### Exercise brief
Give only the count of lines that contain "fresca" in the material.

### Extracted entries

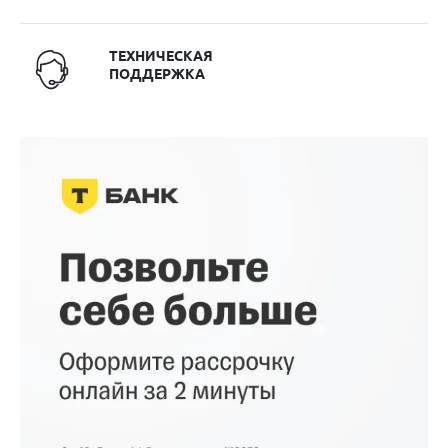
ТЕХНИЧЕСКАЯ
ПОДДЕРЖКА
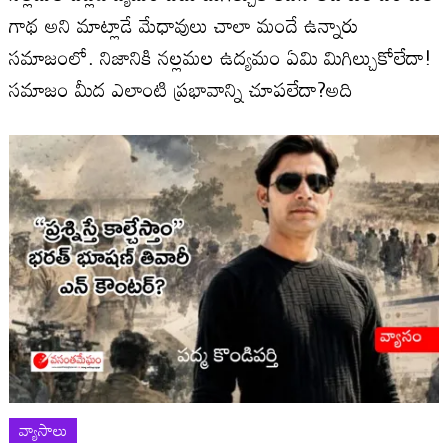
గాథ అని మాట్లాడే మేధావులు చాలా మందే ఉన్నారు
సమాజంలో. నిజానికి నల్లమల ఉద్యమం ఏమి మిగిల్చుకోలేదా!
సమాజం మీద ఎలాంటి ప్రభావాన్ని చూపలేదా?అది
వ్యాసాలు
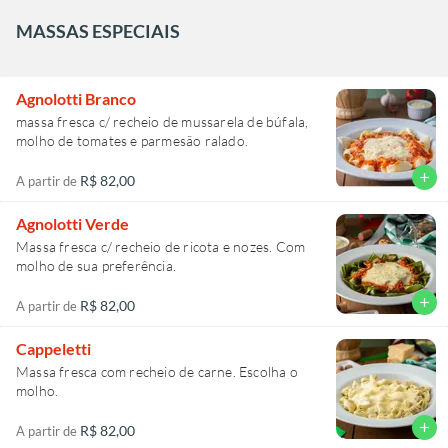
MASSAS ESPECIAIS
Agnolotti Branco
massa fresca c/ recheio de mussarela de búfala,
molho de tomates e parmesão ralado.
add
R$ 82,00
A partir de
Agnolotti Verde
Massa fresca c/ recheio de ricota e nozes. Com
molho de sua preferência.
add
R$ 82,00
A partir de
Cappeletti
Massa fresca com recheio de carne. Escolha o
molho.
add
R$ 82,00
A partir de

### Solution to this exercise
3